Aerospace Engineering – (M.Sc.)

Contents

The structure of the programme consists of a set of courses to enhance basic skills as well as give an introduction to various aspects of aerospace engineering. The basic courses are compulsory and constitute about one third of the course work. Optional courses to be selected are grouped together in four different packages corresponding to a further specialisation in the direction of aeronautics, space, structures or systems. Finally, there is a Master's thesis project corresponding to 30 ECTS (see below).

Course overview
The purpose of the basic curriculum is to give a broad and interesting introduction to the field before you decide on a more specific track. In the first semester of the program, you take one introductory course in each discipline (aeronautics, space, structures and systems). Further, a course in theory and methodology of science is included in the second year, which is compulsory for all master students at KTH. The basic curriculum includes the following courses:

* Rocket science
* Lightweight structures and FEM
* Fundamentals of flight
* Systems engineering
* Theory and methodology of science

Aeronautics

The aeronautics track focuses on modeling, analysis and design of aircraft.

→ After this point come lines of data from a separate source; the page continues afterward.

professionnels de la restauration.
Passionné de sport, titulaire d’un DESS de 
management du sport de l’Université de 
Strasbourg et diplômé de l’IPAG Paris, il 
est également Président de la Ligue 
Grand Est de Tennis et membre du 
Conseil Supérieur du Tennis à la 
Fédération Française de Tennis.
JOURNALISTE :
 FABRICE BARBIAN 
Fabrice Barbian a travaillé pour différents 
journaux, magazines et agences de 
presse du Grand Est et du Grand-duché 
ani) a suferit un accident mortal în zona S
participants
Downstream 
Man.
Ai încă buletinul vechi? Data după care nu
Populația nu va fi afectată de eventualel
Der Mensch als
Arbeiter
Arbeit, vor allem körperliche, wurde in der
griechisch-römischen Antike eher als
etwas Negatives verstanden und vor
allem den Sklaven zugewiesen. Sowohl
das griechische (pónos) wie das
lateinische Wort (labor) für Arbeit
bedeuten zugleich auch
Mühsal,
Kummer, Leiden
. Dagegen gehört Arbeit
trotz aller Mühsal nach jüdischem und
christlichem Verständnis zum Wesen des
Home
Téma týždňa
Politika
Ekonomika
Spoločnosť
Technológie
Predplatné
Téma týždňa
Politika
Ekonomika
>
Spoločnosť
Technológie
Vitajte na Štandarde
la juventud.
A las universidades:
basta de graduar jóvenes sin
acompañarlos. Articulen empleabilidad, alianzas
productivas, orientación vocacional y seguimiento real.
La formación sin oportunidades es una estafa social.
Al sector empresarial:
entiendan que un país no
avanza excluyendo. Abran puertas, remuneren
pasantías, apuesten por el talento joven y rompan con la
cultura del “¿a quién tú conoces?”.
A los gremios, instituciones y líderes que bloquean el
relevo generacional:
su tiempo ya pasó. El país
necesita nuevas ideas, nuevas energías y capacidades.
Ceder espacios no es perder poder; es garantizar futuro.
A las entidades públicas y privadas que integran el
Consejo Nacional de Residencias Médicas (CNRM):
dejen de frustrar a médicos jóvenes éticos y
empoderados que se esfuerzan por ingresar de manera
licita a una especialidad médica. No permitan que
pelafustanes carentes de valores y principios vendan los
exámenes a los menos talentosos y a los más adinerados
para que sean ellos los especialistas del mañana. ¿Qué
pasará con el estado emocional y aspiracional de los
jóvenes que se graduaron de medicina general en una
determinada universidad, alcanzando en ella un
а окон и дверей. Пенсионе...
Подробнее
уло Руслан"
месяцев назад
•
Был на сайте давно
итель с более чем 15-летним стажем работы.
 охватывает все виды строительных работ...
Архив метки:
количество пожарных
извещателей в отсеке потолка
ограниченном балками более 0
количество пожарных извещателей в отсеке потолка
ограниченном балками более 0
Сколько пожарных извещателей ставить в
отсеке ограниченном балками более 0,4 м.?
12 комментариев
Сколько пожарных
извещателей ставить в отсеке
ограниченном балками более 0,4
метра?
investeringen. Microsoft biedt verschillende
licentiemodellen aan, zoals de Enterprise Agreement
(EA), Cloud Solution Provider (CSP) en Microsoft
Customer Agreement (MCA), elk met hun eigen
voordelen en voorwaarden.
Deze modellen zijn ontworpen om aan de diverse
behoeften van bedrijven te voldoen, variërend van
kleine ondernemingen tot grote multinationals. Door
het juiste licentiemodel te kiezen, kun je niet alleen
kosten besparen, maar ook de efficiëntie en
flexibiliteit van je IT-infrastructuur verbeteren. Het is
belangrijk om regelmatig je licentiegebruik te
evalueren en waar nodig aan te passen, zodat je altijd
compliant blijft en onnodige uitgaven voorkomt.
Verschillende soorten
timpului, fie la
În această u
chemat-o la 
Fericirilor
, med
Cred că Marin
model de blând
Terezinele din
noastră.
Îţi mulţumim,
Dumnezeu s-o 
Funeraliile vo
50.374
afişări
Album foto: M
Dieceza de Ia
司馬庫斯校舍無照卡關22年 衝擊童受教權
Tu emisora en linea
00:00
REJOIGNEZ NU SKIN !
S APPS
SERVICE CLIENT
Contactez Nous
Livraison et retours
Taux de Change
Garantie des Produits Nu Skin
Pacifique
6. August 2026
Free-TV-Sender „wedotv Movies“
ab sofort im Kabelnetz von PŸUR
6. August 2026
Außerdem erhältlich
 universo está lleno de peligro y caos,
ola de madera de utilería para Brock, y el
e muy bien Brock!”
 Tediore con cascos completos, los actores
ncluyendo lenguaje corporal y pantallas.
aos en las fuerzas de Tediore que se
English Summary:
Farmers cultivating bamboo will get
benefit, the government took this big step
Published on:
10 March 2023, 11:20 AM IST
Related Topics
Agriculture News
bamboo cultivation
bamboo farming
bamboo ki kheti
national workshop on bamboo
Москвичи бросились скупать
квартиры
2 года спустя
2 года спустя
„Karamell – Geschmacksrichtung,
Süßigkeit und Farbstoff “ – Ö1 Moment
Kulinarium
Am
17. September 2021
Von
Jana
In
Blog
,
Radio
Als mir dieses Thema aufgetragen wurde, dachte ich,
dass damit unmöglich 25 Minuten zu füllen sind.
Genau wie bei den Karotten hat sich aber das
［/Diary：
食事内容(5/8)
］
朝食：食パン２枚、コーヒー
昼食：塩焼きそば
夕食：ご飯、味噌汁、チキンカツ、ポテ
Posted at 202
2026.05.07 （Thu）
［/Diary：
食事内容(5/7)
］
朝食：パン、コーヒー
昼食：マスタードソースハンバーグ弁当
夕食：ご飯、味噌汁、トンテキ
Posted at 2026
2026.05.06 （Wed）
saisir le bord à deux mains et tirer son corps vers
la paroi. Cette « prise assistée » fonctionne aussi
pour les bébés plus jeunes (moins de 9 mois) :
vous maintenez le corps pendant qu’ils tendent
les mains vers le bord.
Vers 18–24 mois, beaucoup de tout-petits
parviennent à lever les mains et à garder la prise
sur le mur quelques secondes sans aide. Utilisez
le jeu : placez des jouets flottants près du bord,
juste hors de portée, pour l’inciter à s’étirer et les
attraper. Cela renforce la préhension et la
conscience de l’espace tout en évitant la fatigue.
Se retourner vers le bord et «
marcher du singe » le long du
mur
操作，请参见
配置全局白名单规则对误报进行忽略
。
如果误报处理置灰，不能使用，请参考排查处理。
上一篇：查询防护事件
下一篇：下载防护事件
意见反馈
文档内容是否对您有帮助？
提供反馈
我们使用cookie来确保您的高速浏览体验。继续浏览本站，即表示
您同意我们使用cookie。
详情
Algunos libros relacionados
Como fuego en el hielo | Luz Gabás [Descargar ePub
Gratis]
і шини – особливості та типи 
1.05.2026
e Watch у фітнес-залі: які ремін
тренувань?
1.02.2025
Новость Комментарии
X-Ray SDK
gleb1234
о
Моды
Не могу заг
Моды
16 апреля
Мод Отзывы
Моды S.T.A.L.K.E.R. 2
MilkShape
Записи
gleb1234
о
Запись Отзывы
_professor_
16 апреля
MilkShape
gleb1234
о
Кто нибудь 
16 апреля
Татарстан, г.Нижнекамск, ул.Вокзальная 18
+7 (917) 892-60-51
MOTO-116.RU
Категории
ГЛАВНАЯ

The overall objectives are that you should be able to design and estimate the performance of an aircraft, compute its aerodynamic properties, simulate its motion in flight, and analyze how its aerodynamic and structural properties influence stability and control. The track is characterized by a strong interaction between theory and practice, and you will plan, perform and evaluate several wind tunnel tests during your education. An engineer with this profile is particularly attractive to companies working in aerodynamics and aeronautics. Some of the aeronautical courses are:

* Experimental aerodynamics
* Computational aerodynamics
* Flight mechanics

Space
The overall objectives of the space track are that you should be able to size and carry out a performance analysis of spacecraft, in particular rockets, and plan a geocentric or interplanetary space mission on a conceptual level. You will develop knowledge and skills in orbital mechanics and spacecraft dynamics. Particular emphasis is put on the space environment and spacecraft engineering for small and medium size satellites, including their design, instrumentation, navigation and control. As part of the courses in spacecraft engineering, you will also perform experiments in order to investigate for example power requirements, as well as thermal and radiation effects. An engineer with this profile is particularly attractive to companies working with spacecraft and satellite technology. Examples of courses in this track are:

* Space physics
* Space environment and spacecraft engineering
* Spacecraft dynamics

Structures

The Structures track focuses on lightweight materials and structures for the development of new engineering solutions and products. Reduced structural weight can be translated into improved structural efficiency, reduced costs for production and maintenance, and reduced environmental impact. Emphasis is put on fibre composites, non-metallic materials and sandwich structures, often used in constructions with extreme requirements. Overall, the student will develop knowledge and skills in analysis, design, optimization, materials, manufacturing and testing of lightweight structures. Fibre composites require a systems approach to the choice of materials, manufacturing processes and product design, which also prepares the student for a future role as an engineer working with development of new products or materials. A structural engineer is attractive to a large number of industries in aerospace-, naval- or automotive engineering, as well as smaller businesses working with manufacturing or innovation. Courses in the structures branch include:

* Fibre composites - analysis and design
* Fibre composites - materials and manufacturing
* Structural optimisation and sandwich design

Systems
Aircraft, rockets and satellites are very complex systems that are associated with extremely high costs for development and operation. In order to avoid incidents and costs due to malfunctions, the requirements on operational safety are extreme as well. The overall objective with the systems track is that you should be able to develop mathematical models of systems in order to perform analysis of their performance and reliability. You should also be able to use such models to improve the efficiency of complex and costly systems (for example an airline), or to design a system such that a malfunction in some part of the system only will have limited consequences for the system as a whole. An systems engineer is attractive to a large number of industries in various fields. Some of the associated courses are:

* Optimization
* Optimal control
* Control theory and practice

Master Thesis

You are finally required to perform an independent study in the form of a thesis project. The thesis project corresponds to 30 ECTS, which is equivalent to the scope of the required final project in the current Swedish civilingenjörsexamen. The purpose of the thesis project is that you should demonstrate the ability to perform independent project work, using and developing the skills obtained from the courses in the programme. The thesis topic can either be a small research project or an advanced engineering analysis or design project.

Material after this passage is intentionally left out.